◆ Brief:
I'd ask you to write out the lines below exactly, with no images.
--- Records to process ---
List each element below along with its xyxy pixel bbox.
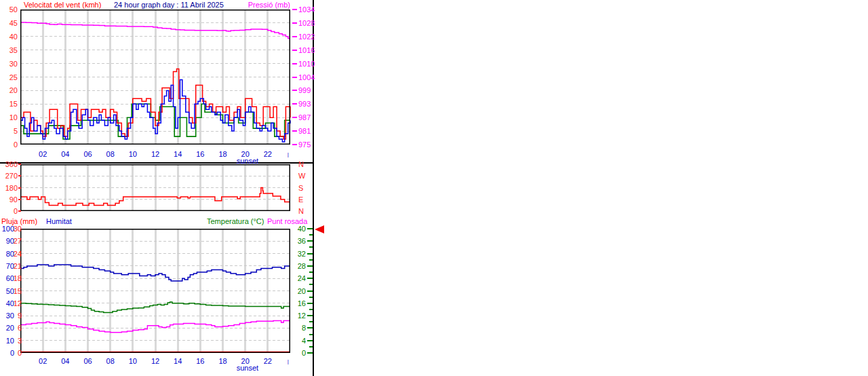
y-tick-label-rain-humidity-temperature: 9 [0, 312, 22, 320]
x-tick-label: 14 [170, 357, 186, 365]
x-tick-label: 10 [125, 357, 141, 365]
y-tick-mark [292, 130, 297, 132]
y-tick-label-wind-and-pressure: 0 [0, 140, 18, 149]
y-tick-label-wind-and-pressure: 993 [298, 100, 311, 108]
y-minor-tick-mark [309, 334, 313, 335]
y-tick-label-wind-and-pressure: 981 [298, 127, 311, 135]
right-border-line [313, 0, 314, 376]
y-tick-mark [307, 352, 313, 354]
x-tick-label: 04 [57, 150, 73, 158]
x-tick-label: 12 [147, 357, 163, 365]
x-tick-label: 18 [215, 357, 231, 365]
y-tick-mark [307, 327, 313, 328]
y-tick-label-wind-and-pressure: 1034 [298, 5, 315, 14]
y-tick-label-rain-humidity-temperature: 0 [277, 349, 306, 357]
red-arrow-marker [315, 225, 324, 233]
y-minor-tick-mark [309, 259, 313, 261]
chart-wind-direction [20, 164, 290, 211]
x-tick-label: 08 [102, 357, 119, 365]
y-tick-label-wind-and-pressure: 40 [0, 33, 18, 41]
y-tick-label-wind-and-pressure: 1022 [298, 33, 315, 41]
y-tick-label-wind-and-pressure: 5 [0, 127, 18, 135]
y-minor-tick-mark [309, 321, 313, 322]
x-tick-label: 06 [80, 150, 96, 158]
x-tick-label: 02 [35, 150, 51, 158]
chart-rain-humidity-temperature [20, 229, 290, 353]
y-tick-mark [307, 340, 313, 341]
y-tick-mark [18, 199, 21, 200]
y-tick-label-wind-and-pressure: 987 [298, 113, 311, 121]
y-tick-mark [292, 50, 297, 51]
y-tick-label-wind-direction: S [298, 184, 303, 192]
y-tick-label-rain-humidity-temperature: 15 [0, 287, 22, 295]
x-tick-label: 14 [170, 150, 186, 158]
y-tick-label-rain-humidity-temperature: 36 [277, 237, 306, 245]
y-tick-mark [307, 240, 313, 242]
y-minor-tick-mark [309, 297, 313, 298]
y-tick-mark [18, 175, 21, 176]
y-minor-tick-mark [309, 234, 313, 236]
y-tick-label-wind-and-pressure: 45 [0, 19, 18, 27]
y-tick-label-wind-direction: 360 [0, 160, 18, 168]
weather-24h-graph-page: Velocitat del vent (kmh) 24 hour graph d… [0, 0, 868, 376]
y-tick-label-rain-humidity-temperature: 0 [0, 349, 22, 357]
y-tick-mark [292, 9, 297, 10]
graph-date-title: 24 hour graph day : 11 Abril 2025 [114, 1, 224, 9]
y-tick-label-wind-and-pressure: 35 [0, 46, 18, 54]
y-tick-mark [292, 22, 297, 24]
chart-wind-and-pressure [20, 10, 290, 145]
x-axis-annotation: | [275, 358, 302, 366]
humidity-label: Humitat [46, 217, 72, 225]
y-tick-label-wind-direction: 270 [0, 172, 18, 180]
y-tick-label-wind-and-pressure: 30 [0, 60, 18, 68]
y-minor-tick-mark [309, 271, 313, 273]
y-tick-mark [307, 253, 313, 255]
y-tick-label-rain-humidity-temperature: 28 [277, 262, 306, 270]
y-tick-label-rain-humidity-temperature: 4 [277, 337, 306, 345]
y-tick-mark [292, 36, 297, 37]
y-tick-label-rain-humidity-temperature: 24 [277, 274, 306, 282]
wind-speed-title: Velocitat del vent (kmh) [24, 1, 101, 9]
y-tick-mark [307, 315, 313, 316]
y-tick-mark [307, 290, 313, 292]
x-tick-label: 16 [192, 150, 208, 158]
y-tick-label-wind-direction: 90 [0, 195, 18, 204]
y-tick-label-wind-and-pressure: 1010 [298, 60, 315, 68]
y-tick-mark [292, 77, 297, 78]
y-tick-label-rain-humidity-temperature: 8 [277, 324, 306, 332]
y-tick-label-wind-and-pressure: 50 [0, 5, 18, 14]
y-tick-mark [292, 144, 297, 145]
y-tick-label-rain-humidity-temperature: 27 [0, 237, 22, 245]
x-tick-label: 22 [260, 357, 276, 365]
y-minor-tick-mark [309, 309, 313, 310]
y-tick-label-rain-humidity-temperature: 3 [0, 337, 22, 345]
x-tick-label: 02 [35, 357, 51, 365]
y-minor-tick-mark [309, 284, 313, 285]
y-tick-label-wind-direction: N [298, 160, 304, 168]
y-minor-tick-mark [309, 346, 313, 347]
y-tick-label-wind-direction: 0 [0, 207, 18, 215]
y-tick-label-wind-direction: N [298, 207, 304, 215]
x-tick-label: 18 [215, 150, 231, 158]
x-tick-label: 22 [260, 150, 276, 158]
y-minor-tick-mark [309, 246, 313, 248]
y-tick-label-wind-and-pressure: 1028 [298, 19, 315, 27]
y-tick-label-rain-humidity-temperature: 40 [277, 225, 306, 233]
y-tick-mark [307, 278, 313, 279]
section-divider [0, 162, 314, 164]
x-tick-label: 06 [80, 357, 96, 365]
y-tick-label-wind-and-pressure: 975 [298, 140, 311, 149]
y-tick-label-rain-humidity-temperature: 30 [0, 225, 22, 233]
x-tick-label: 12 [147, 150, 163, 158]
y-tick-label-rain-humidity-temperature: 18 [0, 274, 22, 282]
pressure-title: Pressió (mb) [239, 1, 290, 9]
y-tick-mark [292, 103, 297, 105]
y-tick-label-wind-direction: W [298, 172, 305, 180]
y-tick-label-wind-and-pressure: 10 [0, 113, 18, 121]
x-axis-annotation: sunset [234, 364, 261, 372]
temperature-label: Temperatura (°C) [207, 217, 264, 225]
x-tick-label: 04 [57, 357, 73, 365]
y-tick-label-rain-humidity-temperature: 32 [277, 250, 306, 258]
y-tick-mark [307, 265, 313, 267]
y-tick-mark [292, 90, 297, 91]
---
◆ Expected answer:
List each element below along with its xyxy pixel bbox.
y-tick-label-rain-humidity-temperature: 9 [0, 312, 22, 320]
x-tick-label: 14 [170, 357, 186, 365]
x-tick-label: 10 [125, 357, 141, 365]
y-tick-mark [292, 130, 297, 132]
y-tick-label-wind-and-pressure: 0 [0, 140, 18, 149]
y-tick-label-wind-and-pressure: 993 [298, 100, 311, 108]
y-minor-tick-mark [309, 334, 313, 335]
y-tick-label-wind-and-pressure: 981 [298, 127, 311, 135]
right-border-line [313, 0, 314, 376]
y-tick-mark [307, 352, 313, 354]
x-tick-label: 04 [57, 150, 73, 158]
x-tick-label: 12 [147, 357, 163, 365]
x-tick-label: 18 [215, 357, 231, 365]
y-tick-mark [307, 327, 313, 328]
y-tick-label-wind-and-pressure: 1034 [298, 5, 315, 14]
y-tick-label-rain-humidity-temperature: 0 [277, 349, 306, 357]
red-arrow-marker [315, 225, 324, 233]
y-minor-tick-mark [309, 259, 313, 261]
chart-wind-direction [20, 164, 290, 211]
x-tick-label: 08 [102, 357, 119, 365]
y-tick-label-wind-and-pressure: 40 [0, 33, 18, 41]
y-tick-label-wind-and-pressure: 1022 [298, 33, 315, 41]
y-tick-label-wind-and-pressure: 5 [0, 127, 18, 135]
y-minor-tick-mark [309, 321, 313, 322]
x-tick-label: 06 [80, 150, 96, 158]
x-tick-label: 02 [35, 150, 51, 158]
chart-rain-humidity-temperature [20, 229, 290, 353]
y-tick-mark [307, 340, 313, 341]
y-tick-mark [18, 199, 21, 200]
y-tick-label-wind-and-pressure: 987 [298, 113, 311, 121]
y-tick-mark [292, 50, 297, 51]
y-tick-label-wind-direction: S [298, 184, 303, 192]
y-tick-label-rain-humidity-temperature: 15 [0, 287, 22, 295]
x-tick-label: 14 [170, 150, 186, 158]
y-tick-label-rain-humidity-temperature: 36 [277, 237, 306, 245]
y-tick-mark [307, 240, 313, 242]
y-minor-tick-mark [309, 297, 313, 298]
y-tick-mark [18, 175, 21, 176]
y-minor-tick-mark [309, 234, 313, 236]
y-tick-label-wind-and-pressure: 45 [0, 19, 18, 27]
y-tick-label-wind-direction: 360 [0, 160, 18, 168]
weather-24h-graph-page: Velocitat del vent (kmh) 24 hour graph d… [0, 0, 868, 376]
y-tick-label-rain-humidity-temperature: 0 [0, 349, 22, 357]
y-tick-mark [292, 9, 297, 10]
graph-date-title: 24 hour graph day : 11 Abril 2025 [114, 1, 224, 9]
y-tick-label-wind-and-pressure: 35 [0, 46, 18, 54]
y-tick-mark [292, 22, 297, 24]
chart-wind-and-pressure [20, 10, 290, 145]
x-axis-annotation: | [275, 358, 302, 366]
humidity-label: Humitat [46, 217, 72, 225]
y-tick-label-wind-direction: 270 [0, 172, 18, 180]
y-tick-label-wind-and-pressure: 30 [0, 60, 18, 68]
y-minor-tick-mark [309, 271, 313, 273]
y-tick-mark [307, 253, 313, 255]
y-tick-label-rain-humidity-temperature: 28 [277, 262, 306, 270]
y-tick-label-rain-humidity-temperature: 4 [277, 337, 306, 345]
y-tick-mark [292, 36, 297, 37]
y-tick-label-rain-humidity-temperature: 24 [277, 274, 306, 282]
wind-speed-title: Velocitat del vent (kmh) [24, 1, 101, 9]
y-tick-mark [307, 315, 313, 316]
y-tick-mark [307, 290, 313, 292]
x-tick-label: 16 [192, 150, 208, 158]
y-tick-label-wind-direction: 90 [0, 195, 18, 204]
y-tick-label-wind-and-pressure: 1010 [298, 60, 315, 68]
y-tick-mark [292, 77, 297, 78]
y-tick-label-rain-humidity-temperature: 8 [277, 324, 306, 332]
y-tick-label-wind-and-pressure: 50 [0, 5, 18, 14]
y-tick-mark [292, 144, 297, 145]
y-tick-label-rain-humidity-temperature: 27 [0, 237, 22, 245]
x-tick-label: 22 [260, 357, 276, 365]
y-minor-tick-mark [309, 309, 313, 310]
y-tick-label-rain-humidity-temperature: 3 [0, 337, 22, 345]
x-tick-label: 02 [35, 357, 51, 365]
y-minor-tick-mark [309, 284, 313, 285]
y-tick-label-wind-direction: N [298, 160, 304, 168]
y-minor-tick-mark [309, 346, 313, 347]
y-tick-label-wind-direction: 0 [0, 207, 18, 215]
y-tick-label-wind-direction: N [298, 207, 304, 215]
x-tick-label: 18 [215, 150, 231, 158]
x-tick-label: 22 [260, 150, 276, 158]
y-minor-tick-mark [309, 246, 313, 248]
y-tick-label-wind-and-pressure: 1028 [298, 19, 315, 27]
y-tick-label-rain-humidity-temperature: 40 [277, 225, 306, 233]
y-tick-mark [307, 278, 313, 279]
section-divider [0, 162, 314, 164]
x-tick-label: 06 [80, 357, 96, 365]
y-tick-label-wind-and-pressure: 975 [298, 140, 311, 149]
y-tick-label-rain-humidity-temperature: 30 [0, 225, 22, 233]
x-tick-label: 12 [147, 150, 163, 158]
y-tick-label-rain-humidity-temperature: 18 [0, 274, 22, 282]
pressure-title: Pressió (mb) [239, 1, 290, 9]
y-tick-mark [292, 103, 297, 105]
y-tick-label-wind-direction: W [298, 172, 305, 180]
y-tick-label-wind-and-pressure: 10 [0, 113, 18, 121]
x-axis-annotation: sunset [234, 364, 261, 372]
temperature-label: Temperatura (°C) [207, 217, 264, 225]
x-tick-label: 04 [57, 357, 73, 365]
y-tick-label-rain-humidity-temperature: 32 [277, 250, 306, 258]
y-tick-mark [307, 265, 313, 267]
y-tick-mark [292, 90, 297, 91]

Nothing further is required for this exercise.